Reproduce the records below exactly, but leave their pictures out of the copy.

------------------------

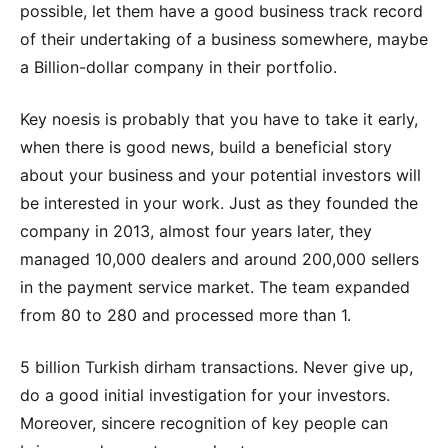
possible, let them have a good business track record
of their undertaking of a business somewhere, maybe
a Billion-dollar company in their portfolio.
Key noesis is probably that you have to take it early,
when there is good news, build a beneficial story
about your business and your potential investors will
be interested in your work. Just as they founded the
company in 2013, almost four years later, they
managed 10,000 dealers and around 200,000 sellers
in the payment service market. The team expanded
from 80 to 280 and processed more than 1.
5 billion Turkish dirham transactions. Never give up,
do a good initial investigation for your investors.
Moreover, sincere recognition of key people can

------------------------

**SOLUTION TO THIS TASK**
possible, let them have a good business track record
of their undertaking of a business somewhere, maybe
a Billion-dollar company in their portfolio.
Key noesis is probably that you have to take it early,
when there is good news, build a beneficial story
about your business and your potential investors will
be interested in your work. Just as they founded the
company in 2013, almost four years later, they
managed 10,000 dealers and around 200,000 sellers
in the payment service market. The team expanded
from 80 to 280 and processed more than 1.
5 billion Turkish dirham transactions. Never give up,
do a good initial investigation for your investors.
Moreover, sincere recognition of key people can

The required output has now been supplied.